The cuts are part of a corporate effort to generate annual run-rate cost savings of $500 million. Paramount implemented the February layoffs as it began to confront a number of financial challenges, mainly the impact of its declining cable TV business. Last week, in reporting second-quarter earnings, the company took a $6 billion write-down on its cable networks, joining industry peer Warner Bros Discovery in acknowledging the value destruction of that asset class.
The biggest concession to industry pressures has been to put the company up for sale. Skydance Media is poised to take control of Paramount in a merger to be completed by the first part of 2025. David Ellison’s company made multiple overtures during a seven-month period of negotiations, finally prevailing with a plan to invest $8 billion in a two-step takeover. It will first acquire controlling shareholder National Amusements Inc. before executing a merger with Paramount, with RedBird Capital and Oracle billionaire Larry Ellison among the financial backers.
During a call with Wall Street analysts to discuss the quarterly results, McCarthy said marketing and communications would be one of two areas to be targeted in the reductions. The other will be support functions including legal, finance and other areas of the company’s administrative operations.
Chatter had been mounting internally before official word came confirming the August 13 start of the cutbacks. This is a momentous month for Paramount, with layoffs beginning after earnings and ahead of the August 21 expiration of the “go-shop” period in the Skydance proposal. Other bidders have had 45 days to come forward. If no other compelling offer emerges and wins support from Paramount’s board, the Skydance transaction will proceed to a regulatory review.
Here is the full memo:
Hi Everyone,
In June, we laid out our Strategic Plan to return Paramount to profitable growth, which includes streamlining the organization and cutting costs by $500 million on an annualized basis. As we continue to advance our plan, we announced on our earnings call last week that we will be reducing our US-based workforce by approximately 15%, focusing on redundant functions and streamlining corporate teams.
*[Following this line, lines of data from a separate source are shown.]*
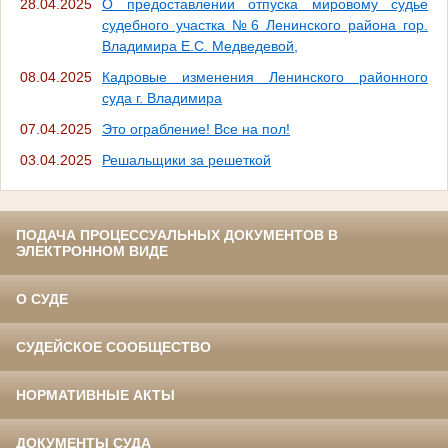
28.04.2025
О предоставлении отпуска мировому судье
судебного участка №6 Ленинского района гор.
Владимира Е.С. Медведевой,
08.04.2025
Кадровые изменения Ленинского районного
суда г. Владимира
07.04.2025
Это ограбление! Все на пол!
03.04.2025
Решальщики за решеткой
ПОДАЧА ПРОЦЕССУАЛЬНЫХ ДОКУМЕНТОВ В
ЭЛЕКТРОННОМ ВИДЕ
О СУДЕ
СУДЕЙСКОЕ СООБЩЕСТВО
НОРМАТИВНЫЕ АКТЫ
ДОКУМЕНТЫ СУДА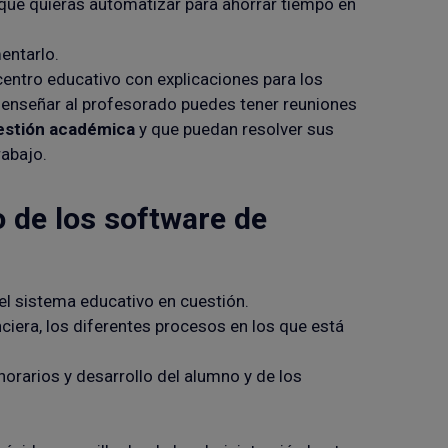
 que quieras automatizar para ahorrar tiempo en
entarlo.
centro educativo con explicaciones para los
r enseñar al profesorado puedes tener reuniones
estión académica
y que puedan resolver sus
rabajo.
o de los software de
el sistema educativo en cuestión.
nciera, los diferentes procesos en los que está
horarios y desarrollo del alumno y de los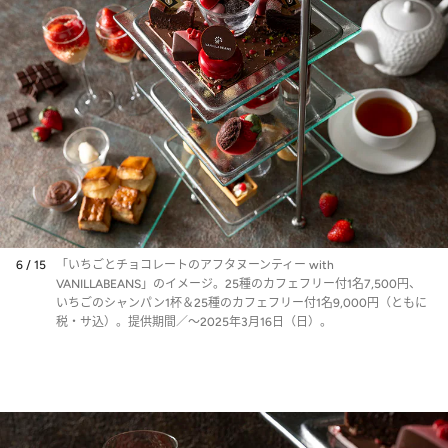
6 / 15
「いちごとチョコレートのアフタヌーンティー with
VANILLABEANS」のイメージ。25種のカフェフリー付1名7,500円、
いちごのシャンパン1杯＆25種のカフェフリー付1名9,000円（ともに
税・サ込）。提供期間／～2025年3月16日（日）。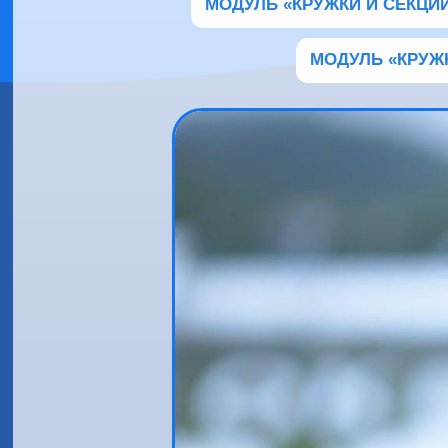
МОДУЛЬ «КРУЖКИ И СЕКЦИИ
МОДУЛЬ «КРУЖК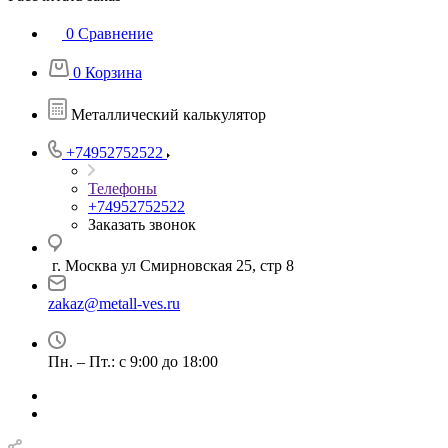
0
Сравнение
0
Корзина
Металлический калькулятор
+74952752522
Телефоны
+74952752522
Заказать звонок
г. Москва ул Смирновская 25, стр 8
zakaz@metall-ves.ru
Пн. – Пт.: с 9:00 до 18:00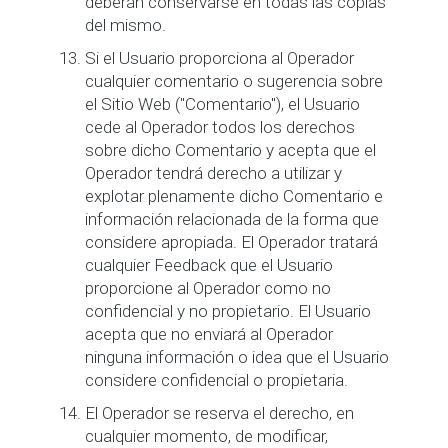
deberán conservarse en todas las copias
del mismo.
Si el Usuario proporciona al Operador
cualquier comentario o sugerencia sobre
el Sitio Web ("Comentario"), el Usuario
cede al Operador todos los derechos
sobre dicho Comentario y acepta que el
Operador tendrá derecho a utilizar y
explotar plenamente dicho Comentario e
información relacionada de la forma que
considere apropiada. El Operador tratará
cualquier Feedback que el Usuario
proporcione al Operador como no
confidencial y no propietario. El Usuario
acepta que no enviará al Operador
ninguna información o idea que el Usuario
considere confidencial o propietaria.
El Operador se reserva el derecho, en
cualquier momento, de modificar,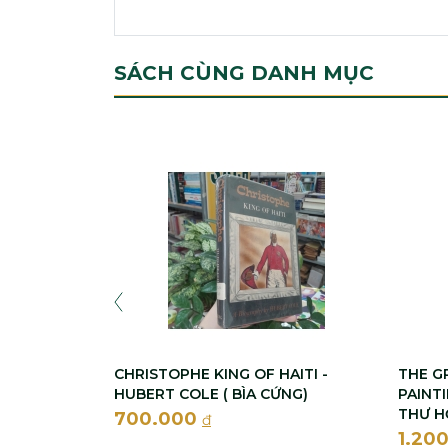
SÁCH CÙNG DANH MỤC
CHRISTOPHE KING OF HAITI -
THE G
HUBERT COLE ( BÌA CỨNG)
PAINT
THƯ H
700.000
đ
1.20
This process will take place in three phases, starting today and continuing through the end of the year. We expect 90% of these actions to be complete by the end of September.
We know that having to part ways with teammates whose contributions have been instrumental to our success is incredibly hard. In partnership with our HR leaders, we are committed to providing support to employees transitioning on from Paramount and to our teams who will need to adapt to these changes. During this time, we ask that everyone please be mindful of how this news may affect your colleagues and offer support to those who need it.
The industry continues to evolve, and Paramount is at an inflection point where changes must be made to strengthen our business. And while these actions are often difficult, we are confident in our direction forward. We understand that you may have questions about next steps, and while we may not be able to provide all the answers at this time, we will continue to update you on our progress.
We remain ever grateful for your hard work in delivering results for our audiences and communities.